HINT: You’re on the right track. Index the rings in the one-sided Hawaiian earring $0,1,2,\dots$ from the outside in. Now flip the odd-numbered rings over to the other side, and you have the two-sided Hawaiian earring. All you have to do is express this idea as an actual homeomorphism.
Alternatively, show that both are quotients of $S^1\times\Bbb N$ by identifying $\{0\}\times\Bbb N$ to a point. (For the double earring it might be simpler to start with $S^1\times\Bbb Z$.)
Added: To avoid any question, this is the one-sided Hawaiian earring as I understand it:

For each $n\in\Bbb Z^+$ there is a circle of radius $\frac1n$, so the circles shrink down towards the origin. The double earring adds a mirror image copy, mirrored in the $y$-axis.
The circles in the one-sided earring are therefore naturally indexed from the outside in by the positive integers. In the double earring we can keep the same indexing on the righthand side and index the circles on the lefthand side similarly by the negative integers: $-1$ for the circle of radius $1$ centred at $-1$, $-2$ for the circle of radius $frac12$ centred at $-\frac12$, and so on.

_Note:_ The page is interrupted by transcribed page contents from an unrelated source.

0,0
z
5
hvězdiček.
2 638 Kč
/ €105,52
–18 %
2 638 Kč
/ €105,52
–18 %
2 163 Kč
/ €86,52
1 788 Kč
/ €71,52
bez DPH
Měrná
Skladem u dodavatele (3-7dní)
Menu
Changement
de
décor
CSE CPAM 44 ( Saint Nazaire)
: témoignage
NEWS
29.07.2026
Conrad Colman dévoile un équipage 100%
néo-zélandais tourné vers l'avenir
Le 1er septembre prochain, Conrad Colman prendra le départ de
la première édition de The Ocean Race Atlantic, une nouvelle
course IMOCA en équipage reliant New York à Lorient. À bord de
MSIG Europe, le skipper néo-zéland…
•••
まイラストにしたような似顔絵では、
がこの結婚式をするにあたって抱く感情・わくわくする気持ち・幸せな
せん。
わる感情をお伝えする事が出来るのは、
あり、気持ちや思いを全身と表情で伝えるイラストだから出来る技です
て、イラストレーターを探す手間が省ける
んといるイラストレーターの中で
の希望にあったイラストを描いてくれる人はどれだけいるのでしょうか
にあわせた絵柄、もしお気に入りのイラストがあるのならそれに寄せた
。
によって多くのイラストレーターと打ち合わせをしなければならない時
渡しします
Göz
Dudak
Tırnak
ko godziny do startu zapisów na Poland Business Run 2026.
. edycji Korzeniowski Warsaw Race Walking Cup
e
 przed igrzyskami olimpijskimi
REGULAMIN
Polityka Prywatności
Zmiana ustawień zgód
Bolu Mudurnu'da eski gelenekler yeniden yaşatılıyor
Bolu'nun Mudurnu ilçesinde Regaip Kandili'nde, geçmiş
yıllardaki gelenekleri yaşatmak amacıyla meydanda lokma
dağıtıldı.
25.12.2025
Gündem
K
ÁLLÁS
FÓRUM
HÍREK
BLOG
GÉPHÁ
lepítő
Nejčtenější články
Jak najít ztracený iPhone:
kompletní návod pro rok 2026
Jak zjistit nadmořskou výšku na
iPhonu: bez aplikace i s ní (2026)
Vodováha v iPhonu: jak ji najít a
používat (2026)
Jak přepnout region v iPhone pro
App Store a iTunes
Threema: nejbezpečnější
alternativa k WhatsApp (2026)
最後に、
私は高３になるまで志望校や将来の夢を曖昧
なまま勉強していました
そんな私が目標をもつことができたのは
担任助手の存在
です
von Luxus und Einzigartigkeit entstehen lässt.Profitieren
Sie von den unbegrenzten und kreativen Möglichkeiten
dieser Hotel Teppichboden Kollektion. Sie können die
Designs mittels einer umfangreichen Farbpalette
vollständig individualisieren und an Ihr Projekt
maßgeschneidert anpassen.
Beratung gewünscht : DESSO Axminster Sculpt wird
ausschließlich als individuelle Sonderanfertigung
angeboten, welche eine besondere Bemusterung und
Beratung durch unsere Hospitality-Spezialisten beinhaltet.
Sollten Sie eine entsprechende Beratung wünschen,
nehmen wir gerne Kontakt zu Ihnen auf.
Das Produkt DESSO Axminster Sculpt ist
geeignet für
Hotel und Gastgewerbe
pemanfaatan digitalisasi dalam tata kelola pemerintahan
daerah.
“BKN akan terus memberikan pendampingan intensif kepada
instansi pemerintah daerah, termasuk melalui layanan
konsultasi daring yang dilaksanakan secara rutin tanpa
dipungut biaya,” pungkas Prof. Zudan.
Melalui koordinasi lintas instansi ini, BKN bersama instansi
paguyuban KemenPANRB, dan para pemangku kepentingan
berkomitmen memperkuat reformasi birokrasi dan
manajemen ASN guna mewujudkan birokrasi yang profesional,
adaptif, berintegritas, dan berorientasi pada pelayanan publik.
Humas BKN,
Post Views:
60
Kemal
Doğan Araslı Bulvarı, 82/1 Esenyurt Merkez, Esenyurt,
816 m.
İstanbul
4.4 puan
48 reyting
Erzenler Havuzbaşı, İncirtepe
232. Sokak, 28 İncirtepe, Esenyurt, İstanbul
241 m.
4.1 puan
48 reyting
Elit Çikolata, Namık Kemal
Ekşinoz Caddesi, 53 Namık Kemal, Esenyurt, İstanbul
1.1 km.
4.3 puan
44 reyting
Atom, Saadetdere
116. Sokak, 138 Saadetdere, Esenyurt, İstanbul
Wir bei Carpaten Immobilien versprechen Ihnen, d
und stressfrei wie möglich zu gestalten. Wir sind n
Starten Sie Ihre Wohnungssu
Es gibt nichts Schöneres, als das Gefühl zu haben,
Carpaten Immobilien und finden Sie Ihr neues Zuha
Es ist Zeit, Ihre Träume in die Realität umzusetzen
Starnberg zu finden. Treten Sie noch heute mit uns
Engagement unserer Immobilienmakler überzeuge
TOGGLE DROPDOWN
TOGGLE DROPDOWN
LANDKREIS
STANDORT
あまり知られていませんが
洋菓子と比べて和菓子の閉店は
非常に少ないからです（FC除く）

I’m suggesting that you construct your homeomorphism to match up the rings like this:
$\begin{array}{r} \text{One-sided earring}:&1&2&3&4&5&6&7&8&9\\ \text{Double earring}:&1&-1&2&-2&3&-3&4&-4&5 \end{array}$
I’ve still left some work for you: you still have to deal with the positions of individual points on the circles. I suggest that you map $[0,1)$ continuously and bijectively onto each circle (with $0$ going to the origin) and use that parametrization to identify points on the circles.